Abstract 3214: Elevated c-kit and nkx2.5 Expression in Human Cardiomyopathy Hearts: Suggestive of Fetal Gene Re-programming
Background: Cardiomyocytes experiencing hemodynamic or metabolic stress may undergo fetal gene reprogramming to upregulate expression of transcription factors, proteins, and uncommitted progenitor cells. In this way, cardiomyocytes compensate to increase cardiac efficiency. C-kit(CD117) is a cytokine receptor expressed on cardiac progenitors which assist in cell survival and proliferation.
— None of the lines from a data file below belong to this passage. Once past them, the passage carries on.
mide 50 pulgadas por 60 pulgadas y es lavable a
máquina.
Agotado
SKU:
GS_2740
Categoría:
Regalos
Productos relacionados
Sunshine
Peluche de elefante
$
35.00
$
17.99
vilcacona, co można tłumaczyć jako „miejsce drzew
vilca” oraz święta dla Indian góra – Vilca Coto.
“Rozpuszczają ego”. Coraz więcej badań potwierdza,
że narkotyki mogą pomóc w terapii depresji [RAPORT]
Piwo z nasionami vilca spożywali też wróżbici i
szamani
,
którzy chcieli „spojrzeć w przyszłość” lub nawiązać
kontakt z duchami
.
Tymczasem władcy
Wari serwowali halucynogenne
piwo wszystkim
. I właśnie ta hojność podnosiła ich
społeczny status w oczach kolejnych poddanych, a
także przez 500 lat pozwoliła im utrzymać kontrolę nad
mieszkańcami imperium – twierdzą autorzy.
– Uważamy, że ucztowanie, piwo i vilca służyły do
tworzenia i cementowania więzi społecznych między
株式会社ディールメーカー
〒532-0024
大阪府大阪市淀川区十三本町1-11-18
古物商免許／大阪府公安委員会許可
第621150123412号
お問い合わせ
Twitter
We hypothesize that human cardiomyopathic heart tissue from right atrium reverses to the fetal gene program with age by increasing c-kit and nkx2.5 expression.
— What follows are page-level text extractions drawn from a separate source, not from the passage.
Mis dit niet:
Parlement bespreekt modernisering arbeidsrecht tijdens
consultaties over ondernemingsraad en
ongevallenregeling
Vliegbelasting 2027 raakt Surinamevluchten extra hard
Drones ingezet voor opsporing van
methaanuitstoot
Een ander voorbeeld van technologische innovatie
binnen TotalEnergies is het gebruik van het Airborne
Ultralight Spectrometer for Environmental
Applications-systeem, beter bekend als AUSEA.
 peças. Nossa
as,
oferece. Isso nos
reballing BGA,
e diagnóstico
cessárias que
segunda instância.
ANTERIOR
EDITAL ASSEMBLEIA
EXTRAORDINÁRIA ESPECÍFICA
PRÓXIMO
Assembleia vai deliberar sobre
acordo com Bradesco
Methods: Samples from healthy (n=17) or cardiomyopathic (n=4) right atrial appendages were obtained, ranging in weights from 110 – 685 mg. Donor ages ranged from 2 weeks-14 years.
Results: In children above 12 years, there was significantly higher c-kit, nkx2.5, and ki67 expression in cardiomyopathy compared to healthy (Table-1⇓). Ki67 expression declined significantly with age (15±0.1 verses 5±0.2) in healthy compared to cardiomyopathy. Isolated cardiac progenitor cell proliferation from RAA significantly outperformed ventricular biopsies in cardiomyopathy patients (114,000±7,000 to 31,500±10,500 respectively).
Conclusion: Positive c-kit, nkx2.5, and ckit/nkx2.5 coexpression was inversely proportional between healthy and cardiomyopathic biopsies with increasing age, suggesting a reversal to the fetal gene program.